§ **WHAT THIS TASK INVOLVES**:
Filter the lines below, copying only those with the string "chain".

Bounding box prediction data:
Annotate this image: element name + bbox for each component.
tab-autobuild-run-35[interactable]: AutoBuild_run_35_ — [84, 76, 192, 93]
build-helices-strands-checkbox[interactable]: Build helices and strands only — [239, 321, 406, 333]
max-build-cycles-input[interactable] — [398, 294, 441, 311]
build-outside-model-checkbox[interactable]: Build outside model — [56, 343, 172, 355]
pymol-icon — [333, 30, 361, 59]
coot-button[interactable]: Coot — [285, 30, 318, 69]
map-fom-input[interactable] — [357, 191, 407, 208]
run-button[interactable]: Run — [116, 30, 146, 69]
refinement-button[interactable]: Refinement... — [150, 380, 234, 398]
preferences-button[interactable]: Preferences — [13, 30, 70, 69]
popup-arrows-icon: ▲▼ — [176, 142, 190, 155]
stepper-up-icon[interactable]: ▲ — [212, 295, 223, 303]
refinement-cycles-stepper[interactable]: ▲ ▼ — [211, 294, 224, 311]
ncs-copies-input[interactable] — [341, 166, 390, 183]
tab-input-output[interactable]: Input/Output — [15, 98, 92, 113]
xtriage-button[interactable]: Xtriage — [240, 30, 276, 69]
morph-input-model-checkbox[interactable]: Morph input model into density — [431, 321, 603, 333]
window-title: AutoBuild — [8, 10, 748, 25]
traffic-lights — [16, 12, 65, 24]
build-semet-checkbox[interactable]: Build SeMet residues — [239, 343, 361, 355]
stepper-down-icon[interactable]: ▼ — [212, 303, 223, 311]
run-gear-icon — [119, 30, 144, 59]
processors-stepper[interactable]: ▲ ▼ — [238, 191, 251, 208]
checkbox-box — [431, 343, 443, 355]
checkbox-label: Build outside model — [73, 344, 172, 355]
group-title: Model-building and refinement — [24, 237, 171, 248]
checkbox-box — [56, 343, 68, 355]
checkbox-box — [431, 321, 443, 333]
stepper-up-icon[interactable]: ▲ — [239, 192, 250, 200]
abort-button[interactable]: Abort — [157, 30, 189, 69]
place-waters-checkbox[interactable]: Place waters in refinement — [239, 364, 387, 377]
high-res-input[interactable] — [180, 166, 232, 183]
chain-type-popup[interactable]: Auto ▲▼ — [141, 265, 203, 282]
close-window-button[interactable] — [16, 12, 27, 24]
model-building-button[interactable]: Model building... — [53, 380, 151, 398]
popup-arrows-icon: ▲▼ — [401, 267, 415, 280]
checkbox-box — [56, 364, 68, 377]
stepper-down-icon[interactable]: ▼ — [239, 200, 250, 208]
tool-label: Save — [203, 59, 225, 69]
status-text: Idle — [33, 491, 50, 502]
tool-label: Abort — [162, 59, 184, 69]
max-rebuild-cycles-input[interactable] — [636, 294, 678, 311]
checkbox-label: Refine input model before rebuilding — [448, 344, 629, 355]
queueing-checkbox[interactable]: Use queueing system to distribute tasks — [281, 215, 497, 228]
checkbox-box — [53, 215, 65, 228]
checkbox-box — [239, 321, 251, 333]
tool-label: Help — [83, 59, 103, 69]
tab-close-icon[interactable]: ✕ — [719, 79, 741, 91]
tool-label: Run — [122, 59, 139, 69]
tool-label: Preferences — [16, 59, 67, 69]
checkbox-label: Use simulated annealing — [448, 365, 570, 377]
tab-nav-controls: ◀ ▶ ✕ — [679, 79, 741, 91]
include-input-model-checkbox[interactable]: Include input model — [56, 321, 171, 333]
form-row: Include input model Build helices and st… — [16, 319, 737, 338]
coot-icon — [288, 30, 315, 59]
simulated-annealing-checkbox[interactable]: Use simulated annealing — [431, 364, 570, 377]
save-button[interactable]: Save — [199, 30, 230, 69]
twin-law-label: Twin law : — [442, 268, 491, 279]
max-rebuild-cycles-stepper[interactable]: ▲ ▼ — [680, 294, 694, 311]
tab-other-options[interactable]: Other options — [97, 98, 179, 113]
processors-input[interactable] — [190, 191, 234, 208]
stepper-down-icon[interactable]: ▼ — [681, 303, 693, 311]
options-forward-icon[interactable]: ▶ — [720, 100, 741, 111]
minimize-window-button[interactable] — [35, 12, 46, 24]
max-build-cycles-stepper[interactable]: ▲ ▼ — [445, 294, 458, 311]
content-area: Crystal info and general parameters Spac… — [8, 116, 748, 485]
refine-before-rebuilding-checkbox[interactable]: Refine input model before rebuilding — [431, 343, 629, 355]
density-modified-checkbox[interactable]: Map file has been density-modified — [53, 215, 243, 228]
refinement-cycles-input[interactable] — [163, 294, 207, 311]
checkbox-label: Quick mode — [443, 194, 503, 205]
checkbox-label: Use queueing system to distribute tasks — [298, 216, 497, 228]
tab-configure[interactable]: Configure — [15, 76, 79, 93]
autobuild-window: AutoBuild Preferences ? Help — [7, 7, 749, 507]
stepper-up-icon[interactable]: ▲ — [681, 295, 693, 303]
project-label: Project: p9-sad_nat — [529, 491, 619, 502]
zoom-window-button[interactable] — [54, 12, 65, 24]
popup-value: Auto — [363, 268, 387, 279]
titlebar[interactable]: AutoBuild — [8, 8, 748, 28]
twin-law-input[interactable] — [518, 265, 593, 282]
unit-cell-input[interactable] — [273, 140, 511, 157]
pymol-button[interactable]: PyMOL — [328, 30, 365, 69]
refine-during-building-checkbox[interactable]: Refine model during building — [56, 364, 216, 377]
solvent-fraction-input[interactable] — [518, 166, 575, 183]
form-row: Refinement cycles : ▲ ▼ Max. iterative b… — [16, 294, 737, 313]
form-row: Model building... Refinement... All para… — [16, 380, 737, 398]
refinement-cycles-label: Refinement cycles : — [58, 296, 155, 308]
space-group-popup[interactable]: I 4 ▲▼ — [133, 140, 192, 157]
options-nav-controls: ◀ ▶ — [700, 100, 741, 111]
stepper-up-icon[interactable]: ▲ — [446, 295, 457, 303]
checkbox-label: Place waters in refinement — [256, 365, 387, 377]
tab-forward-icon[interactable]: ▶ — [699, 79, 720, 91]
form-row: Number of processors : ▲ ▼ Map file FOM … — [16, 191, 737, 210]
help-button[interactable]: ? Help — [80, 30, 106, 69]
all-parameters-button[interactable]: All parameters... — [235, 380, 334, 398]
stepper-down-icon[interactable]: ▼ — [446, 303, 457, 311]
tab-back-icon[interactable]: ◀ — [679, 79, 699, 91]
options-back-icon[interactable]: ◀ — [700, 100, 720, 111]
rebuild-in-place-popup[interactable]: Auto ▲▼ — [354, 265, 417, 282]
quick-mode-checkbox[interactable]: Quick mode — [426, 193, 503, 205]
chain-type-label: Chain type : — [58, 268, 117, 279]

* * *

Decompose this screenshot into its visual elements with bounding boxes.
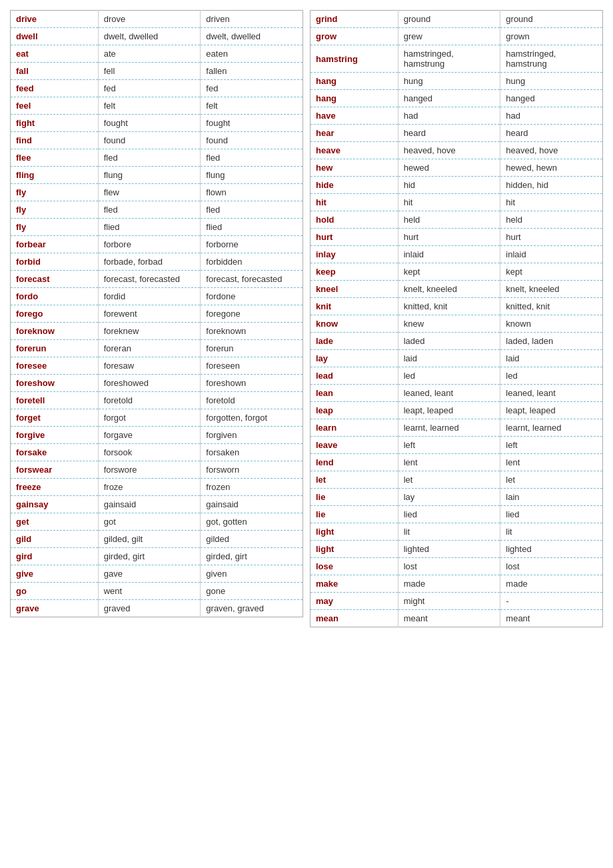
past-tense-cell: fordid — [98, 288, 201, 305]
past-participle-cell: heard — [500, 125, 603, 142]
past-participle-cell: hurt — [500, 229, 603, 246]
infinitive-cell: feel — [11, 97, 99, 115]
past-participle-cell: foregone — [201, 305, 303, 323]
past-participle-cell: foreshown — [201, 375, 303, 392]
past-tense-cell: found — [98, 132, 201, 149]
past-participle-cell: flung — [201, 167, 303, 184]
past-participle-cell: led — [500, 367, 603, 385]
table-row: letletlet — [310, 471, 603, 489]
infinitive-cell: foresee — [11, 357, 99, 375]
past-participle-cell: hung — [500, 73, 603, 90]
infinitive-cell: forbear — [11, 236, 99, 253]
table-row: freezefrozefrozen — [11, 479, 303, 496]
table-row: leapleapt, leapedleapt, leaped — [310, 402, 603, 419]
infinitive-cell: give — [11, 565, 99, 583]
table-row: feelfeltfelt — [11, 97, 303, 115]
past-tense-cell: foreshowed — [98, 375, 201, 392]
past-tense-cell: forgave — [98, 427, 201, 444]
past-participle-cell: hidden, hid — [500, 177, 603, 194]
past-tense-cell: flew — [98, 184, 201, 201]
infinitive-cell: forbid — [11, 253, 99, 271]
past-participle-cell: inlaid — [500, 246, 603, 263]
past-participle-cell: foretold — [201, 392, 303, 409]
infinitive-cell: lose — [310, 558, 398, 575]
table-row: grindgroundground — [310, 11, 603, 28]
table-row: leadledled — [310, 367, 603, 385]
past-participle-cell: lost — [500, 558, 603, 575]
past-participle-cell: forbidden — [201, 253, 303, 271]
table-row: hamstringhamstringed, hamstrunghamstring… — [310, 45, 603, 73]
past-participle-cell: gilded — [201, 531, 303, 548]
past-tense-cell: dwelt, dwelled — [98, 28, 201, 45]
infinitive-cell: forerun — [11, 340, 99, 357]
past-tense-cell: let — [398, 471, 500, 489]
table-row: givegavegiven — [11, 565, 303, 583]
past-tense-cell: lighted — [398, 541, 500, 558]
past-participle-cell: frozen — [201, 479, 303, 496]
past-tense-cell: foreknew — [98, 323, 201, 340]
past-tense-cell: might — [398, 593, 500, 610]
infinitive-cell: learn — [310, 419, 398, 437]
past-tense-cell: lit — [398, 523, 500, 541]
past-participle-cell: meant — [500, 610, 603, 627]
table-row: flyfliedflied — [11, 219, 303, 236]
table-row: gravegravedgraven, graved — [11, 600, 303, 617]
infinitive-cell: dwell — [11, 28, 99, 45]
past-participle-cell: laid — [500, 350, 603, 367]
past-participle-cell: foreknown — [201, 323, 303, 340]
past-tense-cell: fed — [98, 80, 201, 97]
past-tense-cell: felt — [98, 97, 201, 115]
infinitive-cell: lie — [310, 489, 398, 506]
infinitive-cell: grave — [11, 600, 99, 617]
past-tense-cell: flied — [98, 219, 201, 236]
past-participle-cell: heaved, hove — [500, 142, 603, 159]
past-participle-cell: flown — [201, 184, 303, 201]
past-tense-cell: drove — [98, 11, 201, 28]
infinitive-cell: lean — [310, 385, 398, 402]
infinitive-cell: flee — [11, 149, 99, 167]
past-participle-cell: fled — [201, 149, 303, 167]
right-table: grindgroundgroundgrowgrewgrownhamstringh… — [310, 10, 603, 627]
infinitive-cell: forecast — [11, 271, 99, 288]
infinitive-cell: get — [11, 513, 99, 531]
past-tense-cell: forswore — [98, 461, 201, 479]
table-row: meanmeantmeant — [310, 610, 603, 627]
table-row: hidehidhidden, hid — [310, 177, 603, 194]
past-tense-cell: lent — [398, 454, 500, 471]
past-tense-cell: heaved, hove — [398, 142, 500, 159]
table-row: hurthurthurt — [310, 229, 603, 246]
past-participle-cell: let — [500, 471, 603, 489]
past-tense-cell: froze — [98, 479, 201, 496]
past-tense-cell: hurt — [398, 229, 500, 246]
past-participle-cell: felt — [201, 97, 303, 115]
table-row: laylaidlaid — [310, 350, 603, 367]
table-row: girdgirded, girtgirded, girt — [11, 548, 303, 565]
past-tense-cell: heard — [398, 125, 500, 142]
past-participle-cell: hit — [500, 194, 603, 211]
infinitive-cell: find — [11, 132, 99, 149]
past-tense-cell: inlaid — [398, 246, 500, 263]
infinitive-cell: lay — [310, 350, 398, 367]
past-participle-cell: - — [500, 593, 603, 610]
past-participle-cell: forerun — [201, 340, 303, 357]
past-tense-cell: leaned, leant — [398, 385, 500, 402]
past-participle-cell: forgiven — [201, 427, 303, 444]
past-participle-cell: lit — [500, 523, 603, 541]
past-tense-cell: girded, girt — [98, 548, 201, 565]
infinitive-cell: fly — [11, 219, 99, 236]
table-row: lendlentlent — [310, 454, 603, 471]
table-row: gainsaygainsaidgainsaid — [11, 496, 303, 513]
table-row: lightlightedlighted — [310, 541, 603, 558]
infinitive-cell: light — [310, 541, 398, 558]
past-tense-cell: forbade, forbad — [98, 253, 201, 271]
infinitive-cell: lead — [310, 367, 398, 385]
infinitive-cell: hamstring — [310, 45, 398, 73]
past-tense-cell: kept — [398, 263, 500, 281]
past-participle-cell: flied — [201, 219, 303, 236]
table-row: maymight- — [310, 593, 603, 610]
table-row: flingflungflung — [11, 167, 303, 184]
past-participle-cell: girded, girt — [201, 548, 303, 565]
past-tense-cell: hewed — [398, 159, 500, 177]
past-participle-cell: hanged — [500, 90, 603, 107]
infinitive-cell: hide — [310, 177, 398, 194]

§ **RESPONSE TO THIS EXERCISE**:
chain-type-popup[interactable]: Auto ▲▼ — [141, 265, 203, 282]
chain-type-label: Chain type : — [58, 268, 117, 279]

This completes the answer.